(EXERCISE MATERIALS begins)

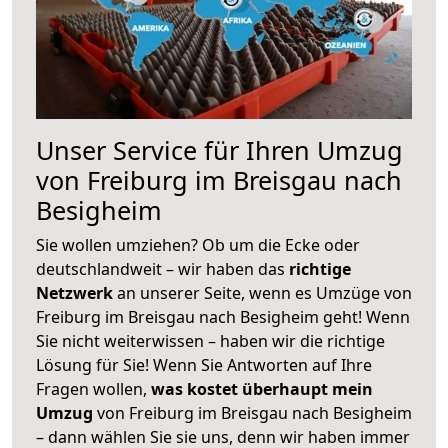
Unser Service für Ihren Umzug
von Freiburg im Breisgau nach
Besigheim
Sie wollen umziehen? Ob um die Ecke oder
deutschlandweit – wir haben das
richtige
Netzwerk
an unserer Seite, wenn es Umzüge von
Freiburg im Breisgau nach Besigheim geht! Wenn
Sie nicht weiterwissen – haben wir die richtige
Lösung für Sie! Wenn Sie Antworten auf Ihre
Fragen wollen,
was kostet überhaupt mein
Umzug
von Freiburg im Breisgau nach Besigheim
– dann wählen Sie sie uns, denn wir haben immer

(EXERCISE MATERIALS ends)

▶ [WORK TASK]: Take from the listing above each line in which the string "wollen" is found.

▶ [WRITTEN REPLY]:
Sie wollen umziehen? Ob um die Ecke oder
Fragen wollen,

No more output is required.